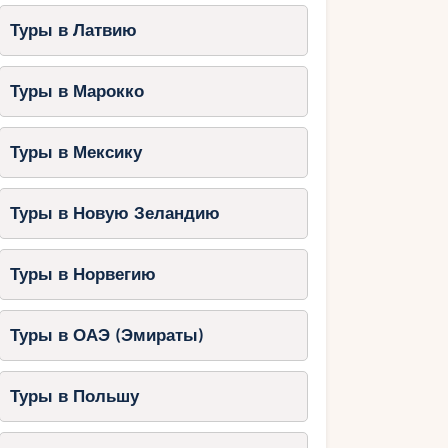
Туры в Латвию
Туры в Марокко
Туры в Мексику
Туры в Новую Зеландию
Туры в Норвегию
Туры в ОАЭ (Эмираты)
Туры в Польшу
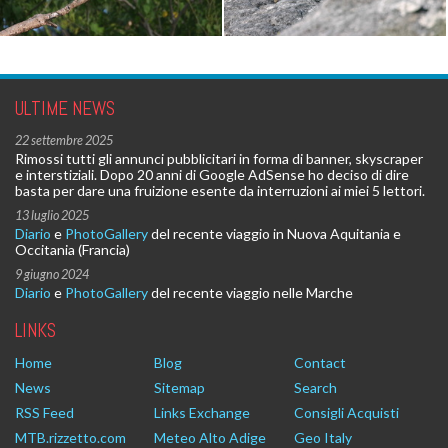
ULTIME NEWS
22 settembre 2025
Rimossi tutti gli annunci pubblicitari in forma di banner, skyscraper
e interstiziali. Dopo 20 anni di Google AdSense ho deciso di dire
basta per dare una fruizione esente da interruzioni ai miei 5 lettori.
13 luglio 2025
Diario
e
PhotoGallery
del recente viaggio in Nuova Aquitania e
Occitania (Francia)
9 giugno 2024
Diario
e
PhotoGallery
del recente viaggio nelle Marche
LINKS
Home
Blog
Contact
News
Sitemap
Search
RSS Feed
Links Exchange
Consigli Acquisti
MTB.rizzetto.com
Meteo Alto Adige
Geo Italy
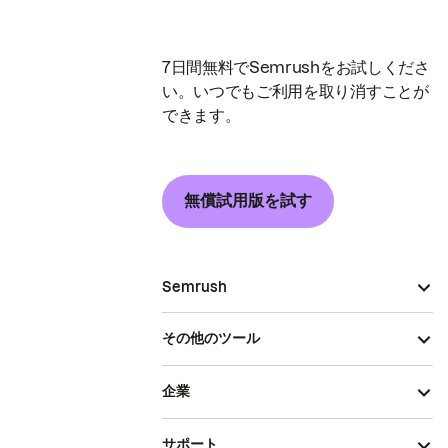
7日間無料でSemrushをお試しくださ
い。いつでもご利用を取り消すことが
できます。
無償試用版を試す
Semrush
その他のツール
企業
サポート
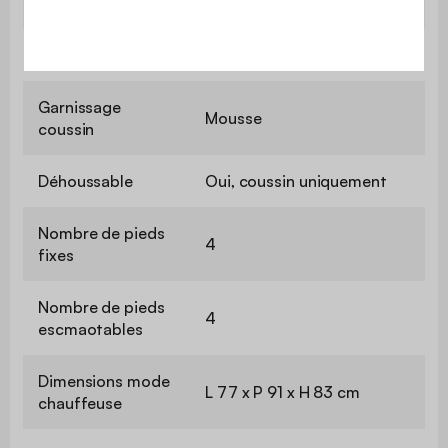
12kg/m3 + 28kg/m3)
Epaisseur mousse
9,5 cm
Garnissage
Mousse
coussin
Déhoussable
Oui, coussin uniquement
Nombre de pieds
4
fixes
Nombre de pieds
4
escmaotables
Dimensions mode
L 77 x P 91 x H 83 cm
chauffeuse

#####

Say, as a bare number, how many lines above contain the word "recente".

2